Le vieillard tremblait de tout son corps. Il suivait, haletant, l’impétueuse musique, comme un enfant qu’un compagnon entraîne dans sa course, en le tenant par la main. Son cœur battait. Ses larmes ruisselaient. Il bégayait :

— Ah ! mon Dieu !… Ah ! mon Dieu !…

Il se mit à sangloter, et il riait : il était heureux. Il suffoquait. Il fut pris d’une terrible quinte de toux. Salomé, la vieille servante, accourut, et elle crut que le vieux allait y passer. Il continuait de pleurer, de tousser, et de répéter :

— Ah ! mon Dieu !… mon Dieu !…

et, dans ses courts moments de répit, entre deux accès de toux, il riait d’un petit rire aigu et doux.

Salomé pensa qu’il devenait fou.

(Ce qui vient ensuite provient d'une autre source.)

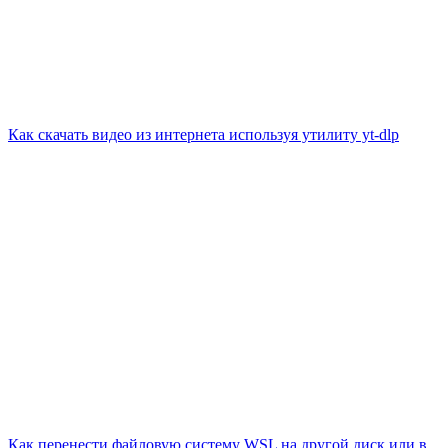
Как скачать видео из интернета используя утилиту yt-dlp
Как перенести файловую систему WSL на другой диск или в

Quand elle finit par comprendre la cause de cette agitation, elle le gronda rudement :

— S’il est possible de se mettre dans un état pareil pour une sottise !… Donnez-moi cela ! Je l’emporte. Vous ne le verrez plus.

Mais le vieux tenait bon, toujours toussant ; et il criait à Salomé de le laisser tranquille. Comme elle insistait, il se mit en fureur, il jurait, et il s’étranglait dans ses jurements. Jamais elle ne l’avait vu se fâcher et oser lui tenir tête. Elle en fut ébahie, et elle lâcha prise ; mais elle ne lui ménagea pas les paroles sévères : elle le traita de vieux fou, elle dit qu’elle avait cru jusqu’à présent avoir affaire à un homme bien élevé, mais qu’elle voyait maintenant qu’elle s’était trompée, qu’il disait des blasphèmes à faire rougir un charretier, que les yeux lui sortaient de la tête, et que s’ils étaient des pistolets, ils l’auraient tuée… Elle en eût eu pour longtemps à continuer cette chanson, s’il ne s’était soulevé, furieux, sur ses oreillers, et ne lui avait crié :

— Sortez !

d’un ton si péremptoire, qu’elle était partie en faisant battre la porte, et déclarant qu’il pourrait bien l’appeler maintenant, qu’elle ne se dérangerait pas, qu’elle le laisserait claquer tout seul.